Furthermore, the school district had been hesitant to talk about suicide, Harrison said.
"Nobody wanted to do it, it’s too depressing a topic," she said. "There’s a stigma of dealing with suicide."
Koller was invited to the district for a two-day workshop for counselors, teachers, social workers and officers.
After the training, Parkway set up health classes and ways to talk to students about depression as early as middle school, Harrison said. Schools also set up connections to the broader community, making it easier for teens to seek help.
Other resources at MU
MU initiated an annual suicide prevention week last year following high-profile cases on college campuses, including at the University of Texas and Rutgers University, according to a previous Missourian report.

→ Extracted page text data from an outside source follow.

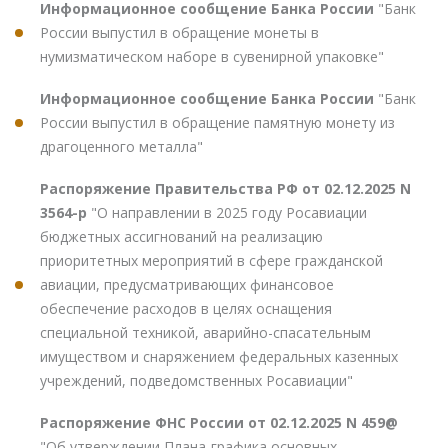
Информационное сообщение Банка России
"Банк
России выпустил в обращение монеты в
нумизматическом наборе в сувенирной упаковке"
Информационное сообщение Банка России
"Банк
России выпустил в обращение памятную монету из
драгоценного металла"
Распоряжение Правительства РФ от 02.12.2025 N
3564-р
"О направлении в 2025 году Росавиации
бюджетных ассигнований на реализацию
приоритетных мероприятий в сфере гражданской
авиации, предусматривающих финансовое
обеспечение расходов в целях оснащения
специальной техникой, аварийно-спасательным
имуществом и снаряжением федеральных казенных
учреждений, подведомственных Росавиации"
Распоряжение ФНС России от 02.12.2025 N 459@
"Об утверждении Плана-графика основных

This year, Suicide Prevention Week took place from Nov. 7 to 11. Events included a keynote speaker, suicide prevention training and a film screening.
"The week highlights a lot of the resources available on campus," said Christy Hutton of the MU Counseling Center staff.
MU also has a nationally recognized suicide prevention training program called Question, Persuade, Refer. The hour-long class is open to students, staff and faculty.
It teaches participants how to recognize suicide warning signs, how to respond and how to refer victims to appropriate resources.
"It helps if you know in advance what to do," Eiken said. "Suicide is 100 percent preventable."